The very energy that we used for the physiological endeavor of smiling at the barista behind the counter at the coffee shop is then transferred to him or her and hopefully then transferred back as a positive social interaction. We then have a choice. This is the key part. We can then absorb that energy and use it as a positive reward system for our brains to believe that not all humans are terrible organisms, despite what might be happening in their minds, or we can be robots that operate on the recurrent fuel of caffeine and allow the interaction to be calculated as a societal norm. This situation can then be seen again and again throughout the day with your coworkers, family, strangers, friends, fellow mass transportation attendees, the person blocking the avocados at the grocery store, or even furrier presences such as animals.
Each interaction we have is a chance to give off and receive energy. Each interaction is a chance to be present. What happens if we allow our routines and social norms to unravel like the routines and calculated social norms that they are? We expend energy without replenishing it. We exhale without remembering to inhale.
How did we end up in the current state of the world that we ended up in? We all collectively exhaled for a very long time, then something shocking happened (I won’t specify what the shocking event might be for your own personal story) and we woke up to a situation where headlines are more traumatic than television crime dramas. As we woke up, we coughed and inhaled the sweet chemical that is oxygen only to find that the atmosphere seemed to be lacking enough of it. Without trudging any further through this analogy, I’ll sum it up by saying that we all had our heads down preoccupied by whatever distraction or routine we were caught up in only to look up and find that a whole lot of negative energy has scattered itself around like poppy seeds on an everything bagel.
Bringing this all back around to your insignificance, we all forgot that each and every day we are all interacting with other greatly insignificant human beings in everything that we do. This can’t happen. If we deem ourselves unimportant, if we deem our mundane jobs, our passions, our personalities, our purpose, our lifetimes as unimportant on a small-scale level then this will snowball through the masses and we will be forced cope with it. Then, through this coping, we will be forced to leave an unfortunate collective legacy on our small piece of the human timeline like evidence of a fire on the growth ring in the tree of life. And I, for one, have too much damn respect for Smokey the Bear to be considered an arsonist.

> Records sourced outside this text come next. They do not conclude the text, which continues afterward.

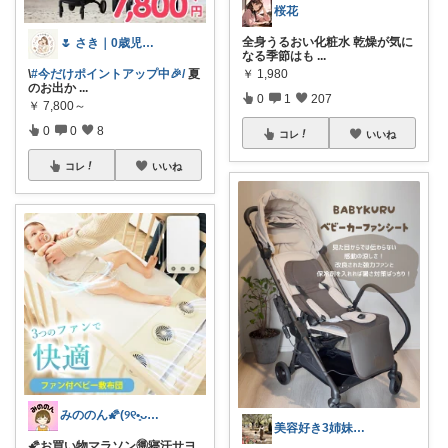
桜花
全身うるおい化粧水 乾燥が気に
🌷 さき｜0歳児ママ×育児グッズ
なる季節はも
...
\
#今だけポイントアップ中🎉/
夏
￥
1,980
のお出か
...
0
1
207
￥
7,800～
0
0
8
コレ
いいね
コレ
いいね
みののん🌠(୨୧•͈ᴗ•͈)感謝♡
美容好き3姉妹ママのおすすめ ｜aya
🌠お買い物マラソン🉐寝汗サヨ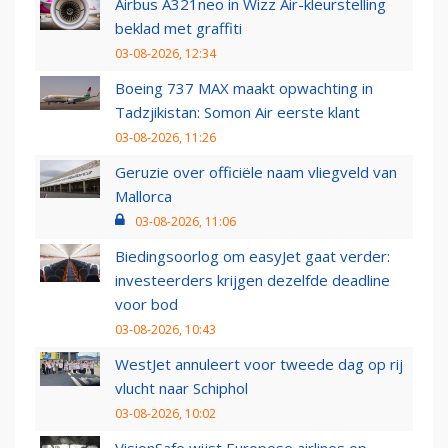
Airbus A321neo in Wizz Air-kleurstelling
beklad met graffiti
03-08-2026, 12:34
Boeing 737 MAX maakt opwachting in
Tadzjikistan: Somon Air eerste klant
03-08-2026, 11:26
Geruzie over officiële naam vliegveld van
Mallorca
03-08-2026, 11:06
Biedingsoorlog om easyJet gaat verder:
investeerders krijgen dezelfde deadline
voor bod
03-08-2026, 10:43
WestJet annuleert voor tweede dag op rij
vlucht naar Schiphol
03-08-2026, 10:02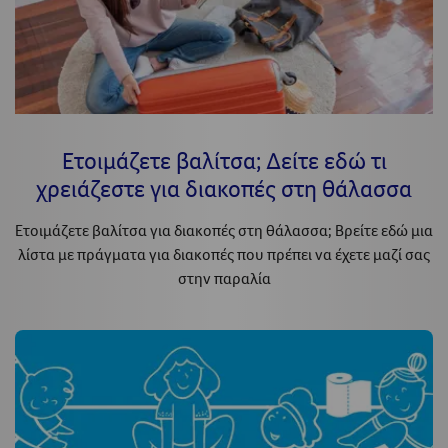
Ετοιμάζετε βαλίτσα; Δείτε εδώ τι
χρειάζεστε για διακοπές στη θάλασσα
Ετοιμάζετε βαλίτσα για διακοπές στη θάλασσα; Βρείτε εδώ μια
λίστα με πράγματα για διακοπές που πρέπει να έχετε μαζί σας
στην παραλία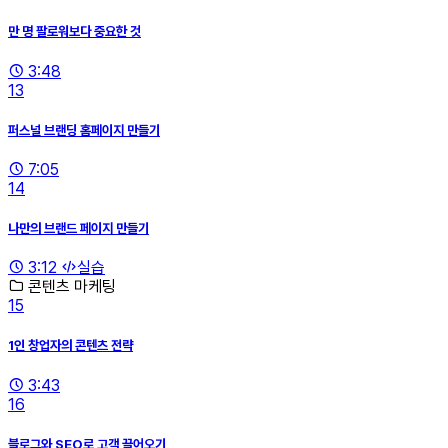
만 명 팔로워보다 중요한 것
3:48
13
퍼스널 브랜딩 홈페이지 만들기
7:05
14
나만의 브랜드 페이지 만들기
3:12
실습
콘텐츠 마케팅
15
1인 창업자의 콘텐츠 전략
3:43
16
블로그와 SEO로 고객 끌어오기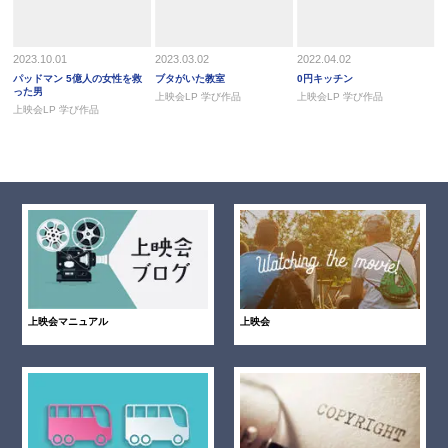
2023.10.01
2023.03.02
2022.04.02
パッドマン 5億人の女性を救
ブタがいた教室
0円キッチン
った男
上映会LP 学び作品
上映会LP 学び作品
上映会LP 学び作品
上映会マニュアル
上映会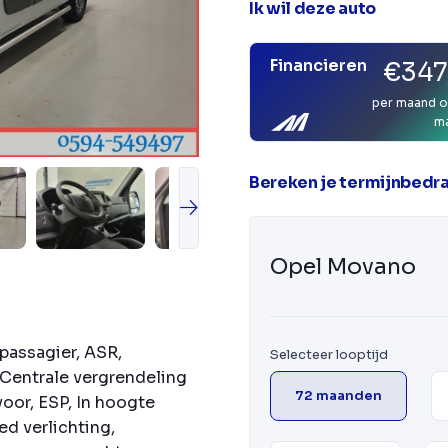
Ik wil deze auto
Financieren
€347
per maand o
m
Bereken je termijnbedr
Opel Movano
passagier, ASR,
Selecteer looptijd
Centrale vergrendeling
72 maanden
oor, ESP, In hoogte
ed verlichting,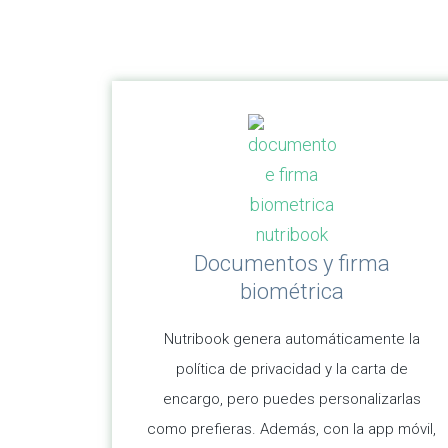
Documentos y firma
biométrica
Nutribook genera automáticamente la
política de privacidad y la carta de
encargo, pero puedes personalizarlas
como prefieras. Además, con la app móvil,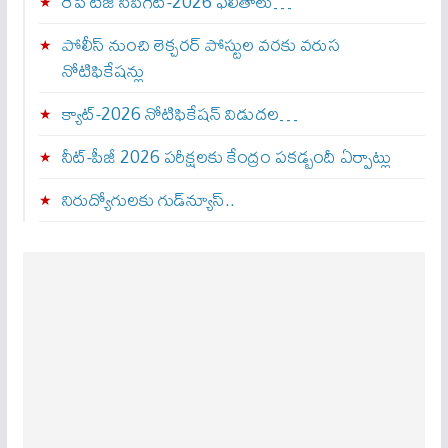
రేపే టీజీ సీపీగెట్‌-2026 ఫలితాలు…
పోలీస్ నుంచి లెక్చరర్ పోస్టుల వరకు వరుస
నోటిఫికేషన్లు
క్యాట్-2026 నోటిఫికేషన్ విడుదల…
నీట్-పీజీ 2026 పరీక్షలకు కేంద్రం పకడ్బందీ ఏర్పాట్లు
నిరుద్యోగులకు గుడ్‌న్యూస్..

This whole life experience thing is crazy. Being granted the opportunity to be a human is an insane journey and to be honest, a miracle in and of itself. Only seven billion other life sources get the opportunity to do it at this very moment and on this very planet, so with that, we are all responsible for how this ride goes. We are all responsible for the foundation that the next generation gets to build upon, because it’s happening regardless of how we feel about it. Nothing that you do actually matters and so every little thing you do is of the utmost importance.
With as much simplicity as evolution and Yahweh could procure, we are given two choices: enjoy it, or don’t.
We will toil, we will grind, we will hurt, we will cry, we will suffer, we will judge, we will argue, we will die, but between all of that, we will live. And, with living, comes love, and passion, and hope, and humor, and fun, and openness, and meaning, and celebration, and family, and music, and friends, and sunrises, and food, and nature, and pets, and coffee, and travel, and books, and consensual sex, and meaningful work and purpose.
So, enjoy it.
Buy your friends another round, reach out to that friend or stranger and tell them that they rock, talk with the cashier in the grocery store about the music, high five the person next to you in that exercise class, give that book that meant something to you to someone who means something, walk the extra block to recycle, love whoever it is you want to love, laugh at yourself and double down on the weird things that you do because they don’t matter — none of it matters — and because of that, everything does.